What are the most significant risks that could jeopardize the success of the project? How are these risks being managed? What contingency plans are ready?
One major risk is the unreliability of gesture recognition, as OpenPose struggles with noise and time consistency. To address this, the team pivoted to a location-based input model, where users interact with virtual buttons by holding their hands in place. This approach improves reliability and user feedback, with potential refinements like additional smoothing filters if needed.
System integration is also behind schedule due to incomplete subsystems. While slack time allows for adjustments, delays in dependent components remain a risk. To mitigate this, the team is refining individual modules and may use mock data for parallel development if necessary.
The camera rig needs a stable stand and motion measurement features. A second version is in progress, and if stability remains an issue, alternative mounting solutions will be explored.
Finally, GPU performance issues could affect real-time AR overlays.

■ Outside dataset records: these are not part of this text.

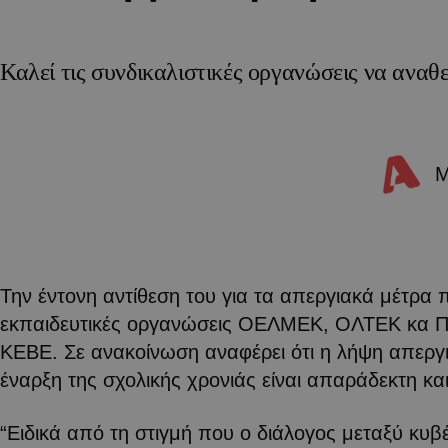
Καλεί τις συνδικαλιστικές οργανώσεις να ανα
Την έντονη αντίθεση του για τα απεργιακά μέτρα 
εκπαιδευτικές οργανώσεις ΟΕΛΜΕΚ, ΟΛΤΕΚ κα Π
ΚΕΒΕ. Σε ανακοίνωση αναφέρει ότι η λήψη απεργ
έναρξη της σχολικής χρονιάς είναι απαράδεκτη κα
“Ειδικά από τη στιγμή που ο διάλογος μεταξύ κυβ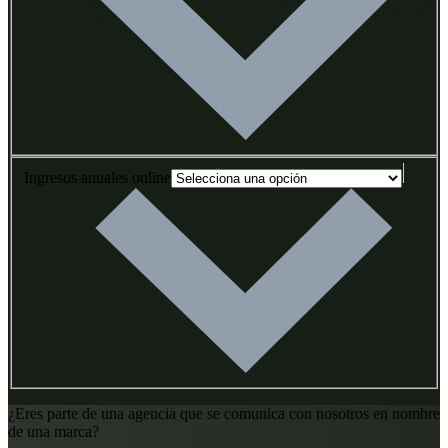
Ingresos anuales online
¿Eres parte de una agencia que se comunica con nosotros en nombre
de una marca?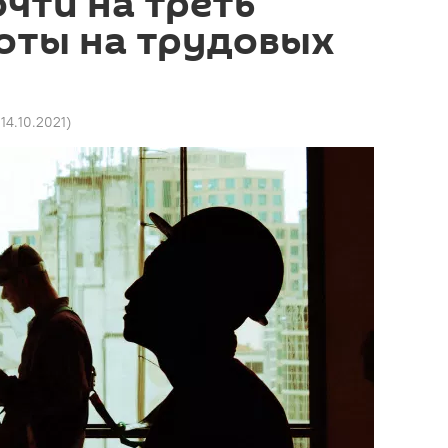
очти на треть
оты на трудовых
 14.10.2021
)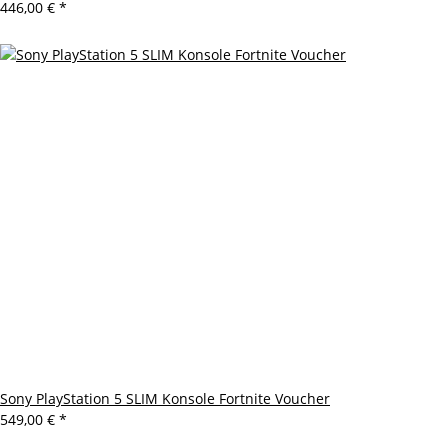
446,00 €
*
Sony PlayStation 5 SLIM Konsole Fortnite Voucher
549,00 €
*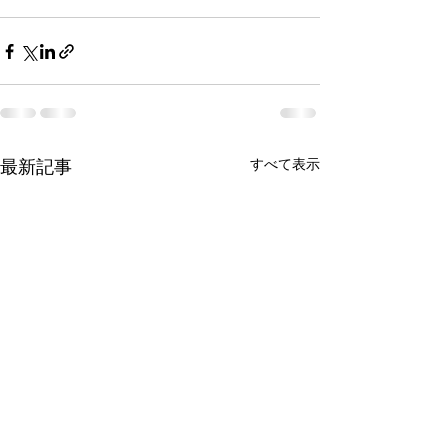
最新記事
すべて表示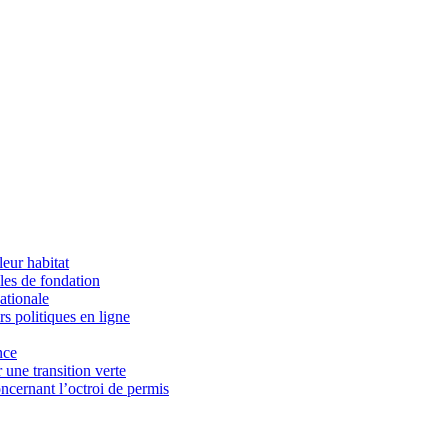
eur habitat
èles de fondation
ationale
s politiques en ligne
nce
une transition verte
cernant l’octroi de permis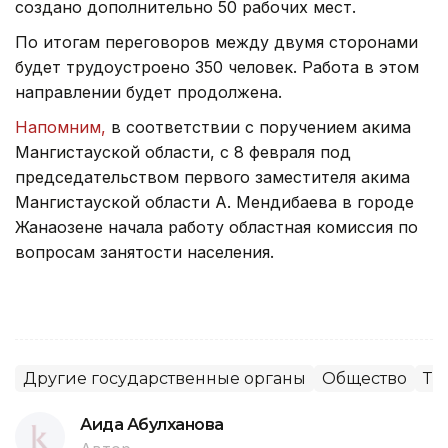
создано дополнительно 50 рабочих мест.
По итогам переговоров между двумя сторонами
будет трудоустроено 350 человек. Работа в этом
направлении будет продолжена.
Напомним,
в соответствии с поручением акима
Мангистауской области, с 8 февраля под
председательством первого заместителя акима
Мангистауской области А. Мендибаева в городе
Жанаозене начала работу областная комиссия по
вопросам занятости населения.
Другие государственные органы
Общество
Тр
Аида Абулханова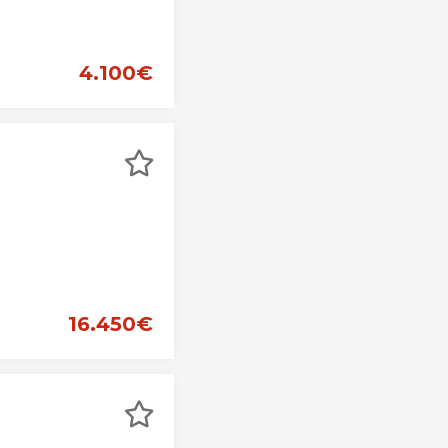
4.100€
16.450€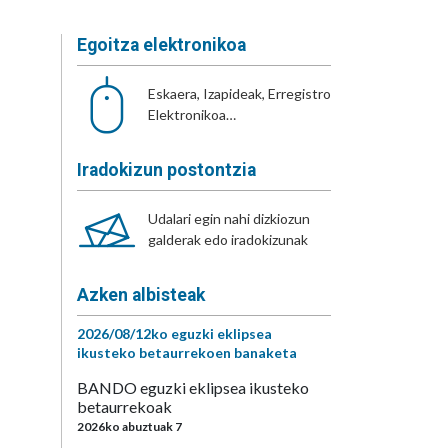
Egoitza elektronikoa
Eskaera, Izapideak, Erregistro
Elektronikoa…
Iradokizun postontzia
Udalari egin nahi dizkiozun
galderak edo iradokizunak
Azken albisteak
2026/08/12ko eguzki eklipsea
ikusteko betaurrekoen banaketa
BANDO eguzki eklipsea ikusteko
betaurrekoak
2026ko abuztuak 7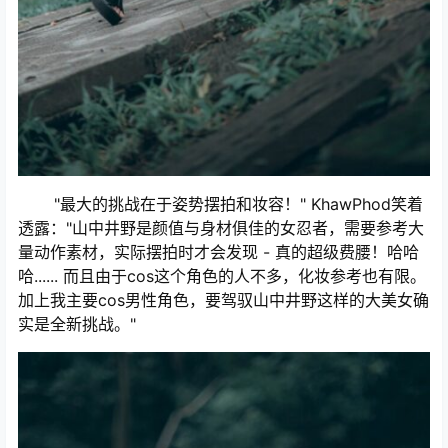
"最大的挑战在于姿势摆拍和妆容！" KhawPhod笑着
透露："山中井野是颜值与身材俱佳的女忍者，需要参考大
量动作素材，实际摆拍时才会发现 - 真的超级费腰！哈哈
哈...... 而且由于cos这个角色的人不多，化妆参考也有限。
加上我主要cos男性角色，要驾驭山中井野这样的大美女确
实是全新挑战。"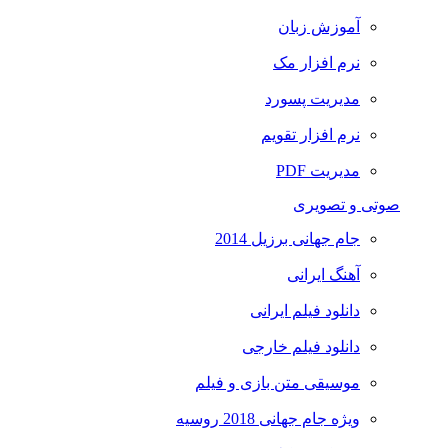
آموزش زبان
نرم افزار مک
مدیریت پسورد
نرم افزار تقویم
مدیریت PDF
صوتی و تصویری
جام جهانی برزیل 2014
آهنگ ایرانی
دانلود فیلم ایرانی
دانلود فیلم خارجی
موسیقی متن بازی و فیلم
ویژه جام جهانی 2018 روسیه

Ongoing shader optimizations prioritize stability and responsiveness, with fallback rendering techniques as a contingency if improvements are insufficient.

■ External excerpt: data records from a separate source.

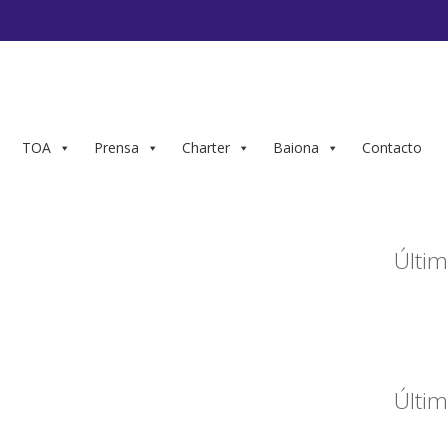
TOA
Prensa
Charter
Baiona
Contacto
Últim
Últim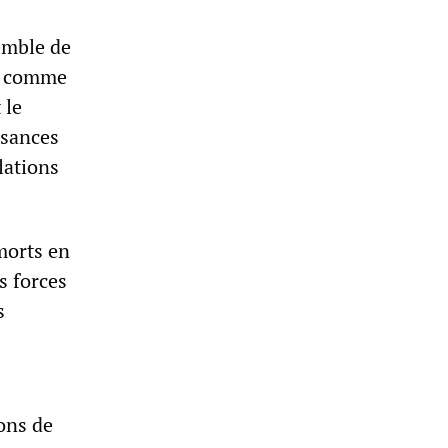
emble de
ie comme
 le
ssances
lations
 morts en
s forces
s
ions de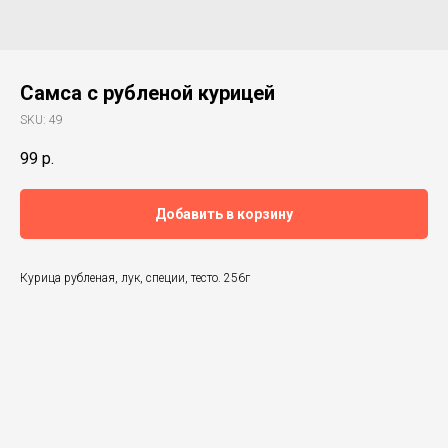
Самса с рубленой курицей
SKU:
49
99
р.
Добавить в корзину
Курица рубленая, лук, специи, тесто. 256г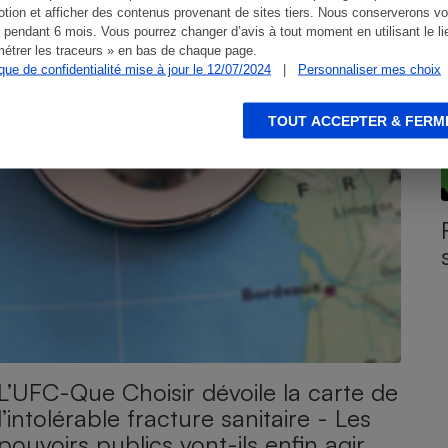
tion et afficher des contenus provenant de sites tiers. Nous conserverons vo
 pendant 6 mois. Vous pourrez changer d’avis à tout moment en utilisant le li
étrer les traceurs » en bas de chaque page.
ique de confidentialité mise à jour le 12/07/2024
|
Personnaliser mes choix
TOUT ACCEPTER & FERM
L’UFC-Que Choisir dévoile la carte de
l’intolérable fracture sanitaire - Les
pouvoirs publics vont-ils enfin agir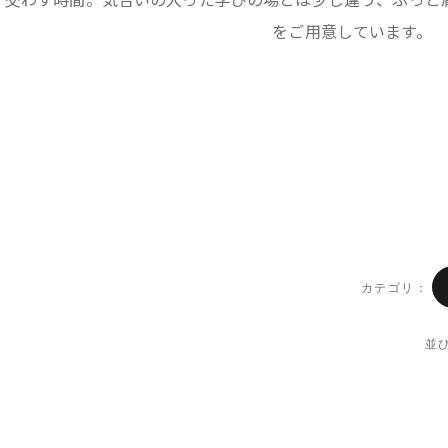
をご用意しています。
カテゴリ：
並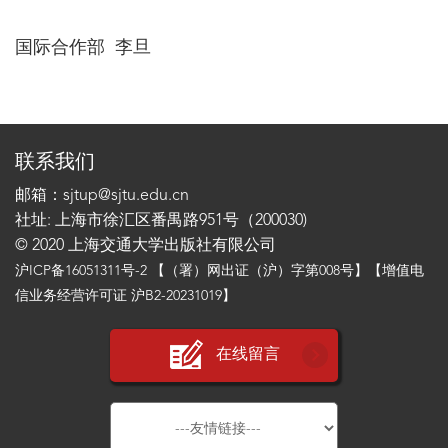
国际合作部 李旦
联系我们
邮箱：sjtup@sjtu.edu.cn
社址: 上海市徐汇区番禺路951号（200030)
© 2020 上海交通大学出版社有限公司
沪ICP备16051311号-2
【（署）网出证（沪）字第008号】【增值电
信业务经营许可证 沪B2-20231019】
在线留言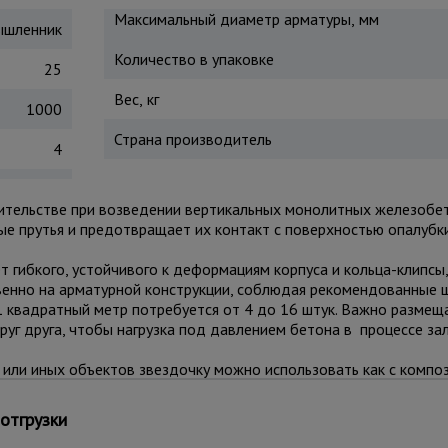
Максимальный диаметр арматуры, мм
шленник
Количество в упаковке
25
Вес, кг
1000
Страна производитель
4
ительстве при возведении вертикальных монолитных железобет
ые прутья и предотвращает их контакт с поверхностью опалубки
т гибкого, устойчивого к деформациям корпуса и кольца-клипсы
венно на арматурной конструкции, соблюдая рекомендованные ш
1 квадратный метр потребуется от 4 до 16 штук. Важно размещ
уг друга, чтобы нагрузка под давлением бетона в процессе за
или иных объектов звездочку можно использовать как с компо
отгрузки
тации: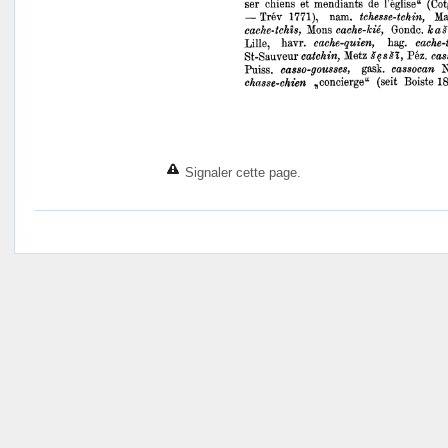
Signaler cette page.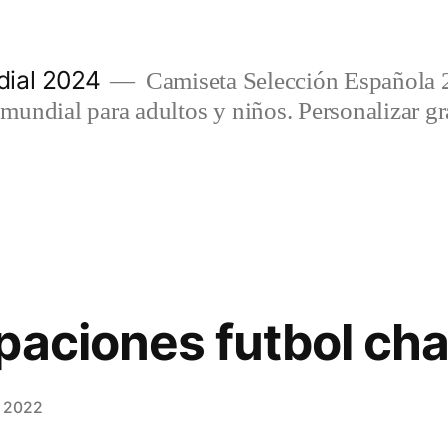
ial 2024
Camiseta Selección Española 
undial para adultos y niños. Personalizar gra
paciones futbol ch
, 2022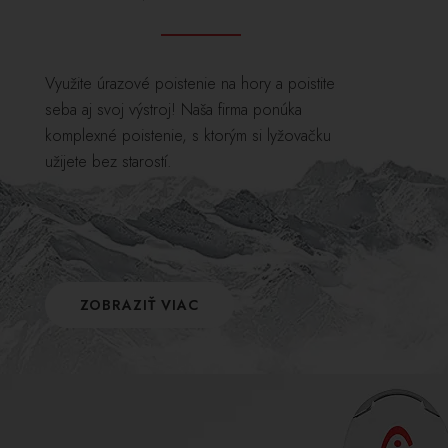
Využite úrazové poistenie na hory a poistite
seba aj svoj výstroj! Naša firma ponúka
komplexné poistenie, s ktorým si lyžovačku
užijete bez starostí.
ZOBRAZIŤ VIAC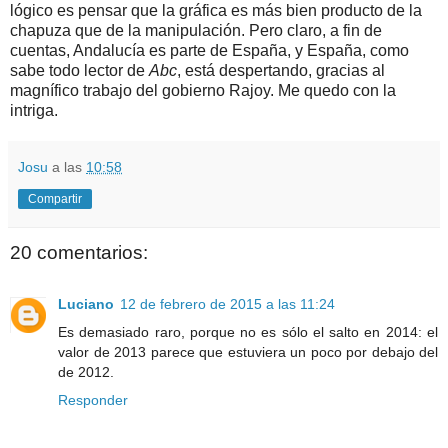
lógico es pensar que la gráfica es más bien producto de la
chapuza que de la manipulación. Pero claro, a fin de
cuentas, Andalucía es parte de España, y España, como
sabe todo lector de
Abc
, está despertando, gracias al
magnífico trabajo del gobierno Rajoy. Me quedo con la
intriga.
Josu
a las
10:58
Compartir
20 comentarios:
Luciano
12 de febrero de 2015 a las 11:24
Es demasiado raro, porque no es sólo el salto en 2014: el
valor de 2013 parece que estuviera un poco por debajo del
de 2012.
Responder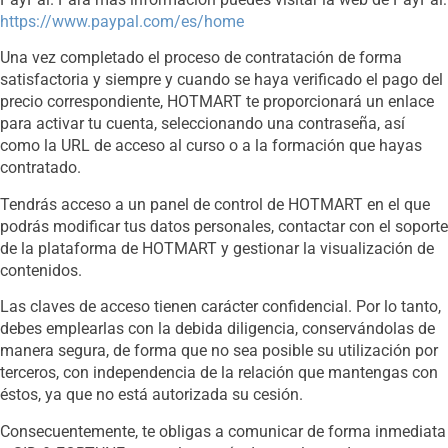
https://www.paypal.com/es/home
Una vez completado el proceso de contratación de forma
satisfactoria y siempre y cuando se haya verificado el pago del
precio correspondiente, HOTMART te proporcionará un enlace
para activar tu cuenta, seleccionando una contraseña, así
como la URL de acceso al curso o a la formación que hayas
contratado.
Tendrás acceso a un panel de control de HOTMART en el que
podrás modificar tus datos personales, contactar con el soporte
de la plataforma de HOTMART y gestionar la visualización de
contenidos.
Las claves de acceso tienen carácter confidencial. Por lo tanto,
debes emplearlas con la debida diligencia, conservándolas de
manera segura, de forma que no sea posible su utilización por
terceros, con independencia de la relación que mantengas con
éstos, ya que no está autorizada su cesión.
Consecuentemente, te obligas a comunicar de forma inmediata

Were any changes made to the existing design of the system (requirements, block diagram, system spec, etc)? Why was this change necessary, what costs does the change incur, and how will these costs be mitigated going forward?
Gesture-based input has been replaced with a location-based system due to unreliable pose recognition. While this requires UI redesign and new logic for button-based interactions, it improves usability and consistency. The team is expediting this transition to ensure thorough testing before integration.

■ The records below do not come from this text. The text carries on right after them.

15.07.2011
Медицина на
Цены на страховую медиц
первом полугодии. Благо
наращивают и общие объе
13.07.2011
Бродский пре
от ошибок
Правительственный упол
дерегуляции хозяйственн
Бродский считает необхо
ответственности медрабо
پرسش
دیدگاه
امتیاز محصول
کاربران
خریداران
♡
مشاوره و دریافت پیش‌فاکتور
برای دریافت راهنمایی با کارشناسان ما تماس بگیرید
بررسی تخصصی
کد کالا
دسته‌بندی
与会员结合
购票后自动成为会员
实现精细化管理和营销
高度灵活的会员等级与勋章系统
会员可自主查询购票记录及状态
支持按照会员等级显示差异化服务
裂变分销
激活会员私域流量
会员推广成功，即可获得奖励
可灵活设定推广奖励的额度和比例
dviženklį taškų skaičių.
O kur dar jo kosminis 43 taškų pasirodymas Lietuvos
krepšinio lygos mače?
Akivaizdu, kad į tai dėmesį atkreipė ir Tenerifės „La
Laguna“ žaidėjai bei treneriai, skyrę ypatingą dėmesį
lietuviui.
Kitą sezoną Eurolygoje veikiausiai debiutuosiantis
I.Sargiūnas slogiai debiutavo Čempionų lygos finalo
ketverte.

Another key change is a focus on GPU optimization after identifying shader inefficiencies. This delays secondary features like dynamic resolution scaling but ensures smooth AR performance. Efforts will continue to balance visual quality and efficiency.
Provide an updated schedule if changes have occurred.
This week, the team is refining motion tracking, improving GPU performance, stabilizing the camera rig, and finalizing the new input system. Next week, focus will shift to full system integration, finalizing input event handling, and testing eye-tracking once the camera rig is ready. While integration is slightly behind, a clear plan is in place to stay on track.